As a sanity check, double-check your detection server configuration within the Enforce console to make sure you have selected the load balancer OCR configuration, rather than selecting an individual OCR server since you mention that you have both configurations present in the console.
Original Message:
Sent: 10-14-2020 04:38 PM
From: joshua beigel
Subject: DLP 15.5 OCR Setup Issues

Hi,
I've exhausted both the documentation and Broadcom's support on this issue, and I'm hoping someone here can help. There is very limited documentation on setting up optical character recognition (OCR) servers, as generally seems to be the case for newer capabilities in DLP.

I have a 3 tier DLP setup. We recently purchased the licensing for OCR, and I installed 8 OCR servers (all servers on Windows Server 2016). I followed the instructions to install the OCR software and then add the OCR engine configuration. The ultimate intent is to use a load balancer for these OCR servers, but I'm first trying to get just a direct connection working first. I've added OCR engine configurations for both the load balancer and for each individual OCR server.
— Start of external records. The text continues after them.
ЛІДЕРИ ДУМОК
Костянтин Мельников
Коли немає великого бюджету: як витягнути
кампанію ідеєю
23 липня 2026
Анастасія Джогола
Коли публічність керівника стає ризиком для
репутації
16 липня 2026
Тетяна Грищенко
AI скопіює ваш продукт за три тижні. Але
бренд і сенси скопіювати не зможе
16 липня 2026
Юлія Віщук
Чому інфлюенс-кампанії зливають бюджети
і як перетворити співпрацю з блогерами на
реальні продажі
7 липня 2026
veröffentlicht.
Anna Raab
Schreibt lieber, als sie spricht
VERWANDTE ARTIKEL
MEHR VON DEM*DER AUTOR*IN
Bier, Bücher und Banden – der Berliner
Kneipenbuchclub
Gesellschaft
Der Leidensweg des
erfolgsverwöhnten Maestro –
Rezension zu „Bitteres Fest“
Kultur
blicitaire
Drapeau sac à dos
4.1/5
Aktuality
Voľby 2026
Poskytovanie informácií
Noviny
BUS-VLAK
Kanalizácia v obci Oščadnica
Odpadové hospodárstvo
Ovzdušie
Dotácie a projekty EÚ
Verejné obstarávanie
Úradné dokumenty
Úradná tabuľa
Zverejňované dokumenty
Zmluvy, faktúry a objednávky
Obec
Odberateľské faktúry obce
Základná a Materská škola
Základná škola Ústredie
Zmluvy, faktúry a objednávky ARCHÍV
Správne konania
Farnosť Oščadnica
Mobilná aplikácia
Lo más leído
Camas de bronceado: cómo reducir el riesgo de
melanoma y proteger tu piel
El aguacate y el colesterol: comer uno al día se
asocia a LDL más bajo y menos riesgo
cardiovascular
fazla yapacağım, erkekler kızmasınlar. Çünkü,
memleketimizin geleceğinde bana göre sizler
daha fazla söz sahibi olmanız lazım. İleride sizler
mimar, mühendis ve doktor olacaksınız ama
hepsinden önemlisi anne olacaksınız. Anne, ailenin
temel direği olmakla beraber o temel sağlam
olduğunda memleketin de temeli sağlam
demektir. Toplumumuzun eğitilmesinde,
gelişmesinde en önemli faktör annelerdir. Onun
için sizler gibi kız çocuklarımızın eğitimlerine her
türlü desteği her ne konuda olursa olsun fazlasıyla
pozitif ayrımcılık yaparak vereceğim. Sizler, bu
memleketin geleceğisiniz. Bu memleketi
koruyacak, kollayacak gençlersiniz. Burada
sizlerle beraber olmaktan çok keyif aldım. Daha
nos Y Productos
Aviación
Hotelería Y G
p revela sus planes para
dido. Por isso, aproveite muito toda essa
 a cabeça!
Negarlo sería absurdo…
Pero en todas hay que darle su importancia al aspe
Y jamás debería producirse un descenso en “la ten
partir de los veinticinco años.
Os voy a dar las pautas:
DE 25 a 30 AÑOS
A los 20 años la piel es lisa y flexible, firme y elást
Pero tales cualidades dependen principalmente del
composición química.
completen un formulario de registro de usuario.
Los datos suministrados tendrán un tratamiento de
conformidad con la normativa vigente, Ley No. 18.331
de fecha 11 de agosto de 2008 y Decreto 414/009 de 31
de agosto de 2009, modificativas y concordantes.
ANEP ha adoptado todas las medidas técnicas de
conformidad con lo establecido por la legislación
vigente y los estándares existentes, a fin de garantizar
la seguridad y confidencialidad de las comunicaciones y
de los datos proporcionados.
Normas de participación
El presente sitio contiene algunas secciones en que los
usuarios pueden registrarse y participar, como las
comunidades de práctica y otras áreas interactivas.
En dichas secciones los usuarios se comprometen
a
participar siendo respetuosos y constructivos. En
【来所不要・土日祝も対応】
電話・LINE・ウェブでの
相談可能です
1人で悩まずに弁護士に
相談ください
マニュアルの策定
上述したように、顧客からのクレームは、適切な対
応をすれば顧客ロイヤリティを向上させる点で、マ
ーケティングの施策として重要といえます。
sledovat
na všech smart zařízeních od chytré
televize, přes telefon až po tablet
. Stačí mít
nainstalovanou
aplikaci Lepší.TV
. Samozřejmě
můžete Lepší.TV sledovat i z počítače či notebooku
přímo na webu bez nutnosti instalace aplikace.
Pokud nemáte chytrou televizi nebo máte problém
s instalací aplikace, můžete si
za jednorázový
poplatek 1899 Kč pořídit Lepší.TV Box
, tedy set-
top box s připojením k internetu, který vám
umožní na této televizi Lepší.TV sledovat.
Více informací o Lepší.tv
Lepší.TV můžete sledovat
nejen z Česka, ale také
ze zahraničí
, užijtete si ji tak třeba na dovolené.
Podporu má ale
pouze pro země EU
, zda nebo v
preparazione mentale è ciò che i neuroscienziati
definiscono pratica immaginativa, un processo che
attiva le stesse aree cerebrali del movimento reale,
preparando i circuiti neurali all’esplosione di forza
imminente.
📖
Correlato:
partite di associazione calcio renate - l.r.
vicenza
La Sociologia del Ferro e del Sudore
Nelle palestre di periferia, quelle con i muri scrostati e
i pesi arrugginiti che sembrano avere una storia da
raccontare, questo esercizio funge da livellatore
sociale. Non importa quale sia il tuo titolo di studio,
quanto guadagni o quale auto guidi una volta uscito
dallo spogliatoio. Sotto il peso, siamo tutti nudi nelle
My problem is that when I add an OCR config to the OCR tab of a detection server, I can't get any OCR detections. Once I try using the OCR server, I get overwhelmed by 4800 (OCR Service is busy) and 4803 (OCR request was not successful) events. At first I thought that it might be a TLS connection issue, but it looks like I have good keystores on both the detection server and the OCR server with matching certs. I went into SymantecDLPOCRServer.conf and SymantecDLPOCRServer.conf to increase the Java heap sizes, but the problem is still going on.

Does anyone have any idea how I can get this working? I have these errors even during off-peak hours when traffic is low. When I used the sizing checksheet for how many OCR servers I'd need, I decided that 7 OCR servers would be enough, but we built 8.